Film: just watched Django Unchained - massive fail! A woman barely spoke in the film

Book: reading Ian rankin's Rebus : Naming the dead - pass. Siobhan speaks to undercover female detective and her mum.

Tv: Borgen - pass

I'm really glad I came across this thread, I hadn't heard of that test. It is so simple but shows how almost every film fails the test.

I also saw Les Mis last week. Do you think that would pass? The scene at the beginning is the women workers kicking Fontaine out because she has a child.

ParsingFancy · 06/02/2013 09:21

Was going to say easy pass, as I'm reading Susanna Clarke's The Ladies of Grace Adieu.

But flicking back, I think it only squeaks through. And then only because the women are talking about the OW rather than the man. There are exchanges about one being injured and her clothes damaged, but this has happened while searching for the OW. So not a glorious pass.

CaseyShraeger · 06/02/2013 09:22

Mme Thenardier also talks to Eponine, I believe. And possibly to Cosette?

OptimisticPessimist · 06/02/2013 09:31

Binge-watching The Vampire Diaries. The last few episodes have passed (the episodes have all merged into one in my head, so individual episodes may have failed). Bonnie and Elena talked about Bonnie's mum, Caroline and Abby (Bonnie's mum) talked about Bonnie, the mayor and the sheriff (both female) discussed an ongoing serial murder and I'm pretty sure there was a discussion between two of the girls about Rebecca. That said, it's not a particularly strong pass and probably not particularly feminist (but I still luffs it Blush).

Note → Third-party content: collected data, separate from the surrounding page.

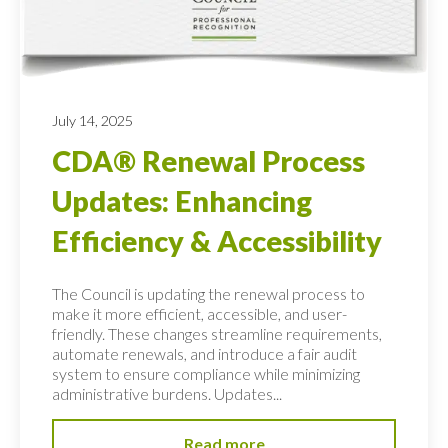
July 14, 2025
CDA® Renewal Process
Updates: Enhancing
Efficiency & Accessibility
The Council is updating the renewal process to
make it more efficient, accessible, and user-
friendly. These changes streamline requirements,
automate renewals, and introduce a fair audit
system to ensure compliance while minimizing
administrative burdens. Updates...
Read more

Also re-watching series one of GOT. Scraped a pass in the first two episodes - both times for a brief conversation between Cersei and Catelyn regarding their children (male children in one of them, but not actually A Man).

Reading This Charming Man by Marian Keyes. Passes (several conversations where the narrator discusses clothes/fashion/her job with a couple of friends) but so far the narrator is falling to pieces because her boyfriend is marrying someone else, so all of her narration seems to come back to him. Really annoying writing style too, but I'm trying to stick with it because I normally love MK.

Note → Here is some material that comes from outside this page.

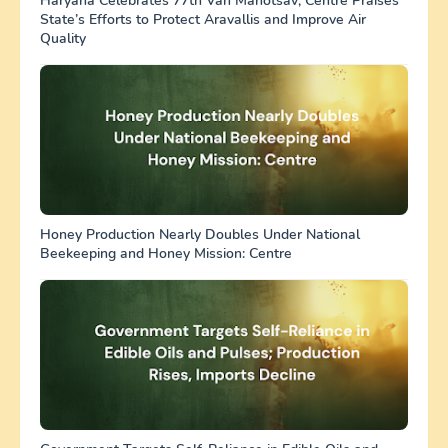
Haryana Celebrates 77th Van Mahotsav; Centre Praises
State’s Efforts to Protect Aravallis and Improve Air
Quality
Honey Production Nearly Doubles Under National
Beekeeping and Honey Mission: Centre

Also reading Clash of Kings (Game of Thrones book two). Fails so far. Quite a few named (and strong and interesting) female characters but they tend to be surrounded by men.

CaseyShraeger · 06/02/2013 09:47

Most episodes of Supernatural fail (I can think of a few that pass). But then I, ahem, don't really watch it for its portrayal of women... Blush

WhichIsBest · 06/02/2013 09:55

Peppa Pig - pass.

WhichIsBest · 06/02/2013 09:59

The IT Crowd - I think every episode fails.

And I saw there was a Frasier thread on mumsnet yesterday, I think that would possibly fail every episode too.